(Beginning of Given records)

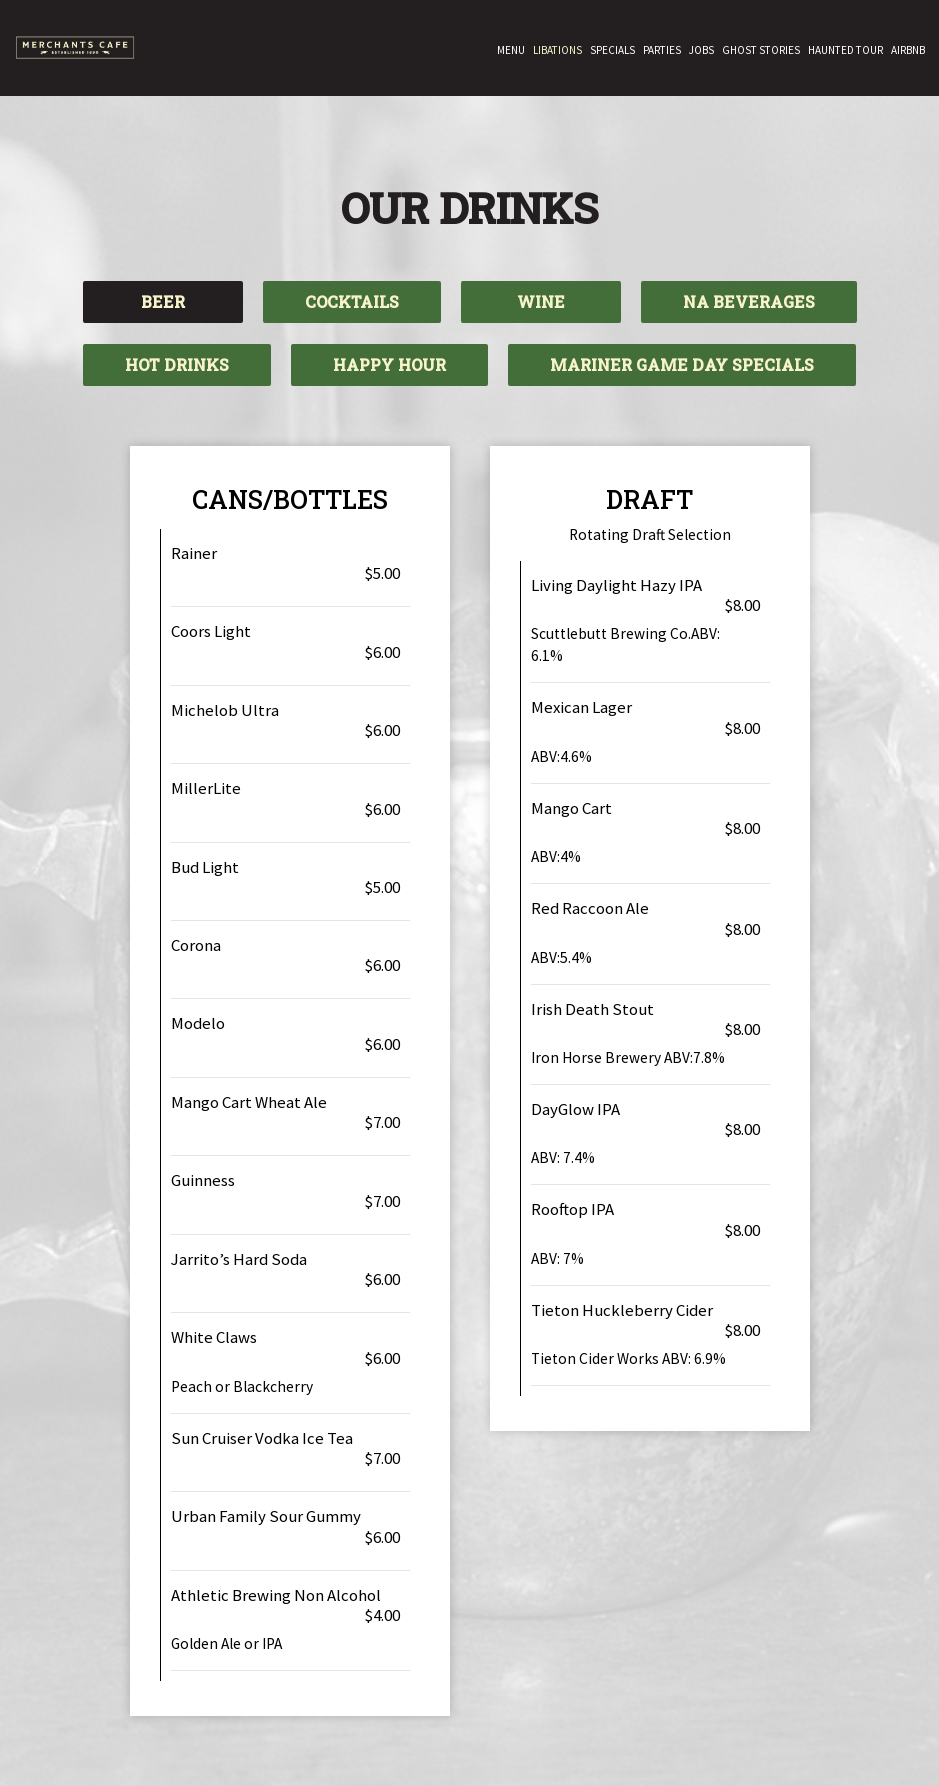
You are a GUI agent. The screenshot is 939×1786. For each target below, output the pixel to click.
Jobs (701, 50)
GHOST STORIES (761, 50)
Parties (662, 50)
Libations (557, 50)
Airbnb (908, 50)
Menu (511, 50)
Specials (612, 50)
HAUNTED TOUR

(End of Given records)

§ **What needs to be done**:
Every line from the one that has "Jobs (701, 50)" down to the last line above must be written out exactly, with both ends included and nothing else.

§ **Answer space**:
Jobs (701, 50)
GHOST STORIES (761, 50)
Parties (662, 50)
Libations (557, 50)
Airbnb (908, 50)
Menu (511, 50)
Specials (612, 50)
HAUNTED TOUR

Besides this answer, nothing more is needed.